Dovete sapere che la sudorazione della pelle è controllata da centri nervosi presenti nella parte più antica del cervello, definito anche come “cervello rettiliano”, che condividiamo cioè con organismi viventi apparsi sulla terra molto prima dell’uomo, come quelli appartenenti al genere dei rettili, I rettili, dal latino reptilis = “strisciante”, rappresentarono la prima classe di vertebrati svincolatasi dall’ambiente acquatico e quindi adattata, per le fondamentali funzioni biologiche, alla vita in un ambiente strettamente terrestre. Vi dicevo, che nel cervello umano, la sudorazione della pelle, che serve in modo primario a “raffreddare” l’organismo dinnanzi ad un aumento di attività metaboliche interne o esterne all’organismo, per mantenerne la temperatura e l’omeostasi. Nella psicofisiologica, le microscopiche variazioni di sudore possono rivelare anche reazioni emotive, in quanto controllate dalle “amigdale”. Qui sotto diamo una immagine della attivazione delle amigdale in un cervello umano, presa tramite risonanza magnetica funzionale. Certo sarebbe fantastico poter monitorare l’attivazione delle amigdale attraverso una risonanza magnetica funzionale, ma la misurazione delle pelle tramite il braccialetto è comunque una misurazione indiretta di tale attività, cioè è in grado di rivelarci l’intensità della reazione emotiva, anche se non sempre in modo specifico, cioè in modo tale da qualificare se l’attivazione è positiva o negativa, se non per i casi più “attivanti”, per cui la letteratura scientifica ha dimostrato che i livelli di attivazione più elevati sono mediamente più tipici delle emozioni negative rispetto a quelle positive.

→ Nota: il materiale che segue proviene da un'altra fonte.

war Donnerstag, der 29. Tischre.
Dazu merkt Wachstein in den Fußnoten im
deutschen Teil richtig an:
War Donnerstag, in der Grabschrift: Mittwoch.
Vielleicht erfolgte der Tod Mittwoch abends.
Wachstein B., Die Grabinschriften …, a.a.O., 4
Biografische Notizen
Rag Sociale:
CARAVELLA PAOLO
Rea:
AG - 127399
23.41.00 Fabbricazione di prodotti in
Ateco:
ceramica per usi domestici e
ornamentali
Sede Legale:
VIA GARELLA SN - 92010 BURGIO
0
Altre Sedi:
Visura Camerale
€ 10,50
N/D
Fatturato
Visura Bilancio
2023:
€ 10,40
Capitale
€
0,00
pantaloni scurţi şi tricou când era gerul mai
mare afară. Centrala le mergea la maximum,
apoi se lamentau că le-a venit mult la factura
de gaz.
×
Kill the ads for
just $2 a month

Rappresentazione della attivazione delle amigdale, la parte del cervello che media l’attivazione emotiva riverberata dalla sudorazione della pelle.
Concludendo questo articolo sulla applicazione delle misurazioni neuro- e psicofisiologiche al mondo della analisi dell’esperienza dei consumatori, questo campo è ancora vergine, e sembra promettere una futura applicazione del Neuromarketing, o meglio, della “Consumer Neuroscience”, davvero ricca e foriera di nuove e affascinanti scoperte, e che rimette al centro la persona, perché solo grazie alla possibilità di coinvolgere le persone negli studi sarà possibile sfruttare tutte queste conoscenze e queste tecniche per derivare un design migliorativo delle esperienze quotidiane non solo dei consumatori, ma anche di tutte le persone che utilizzano prodotti e servizi.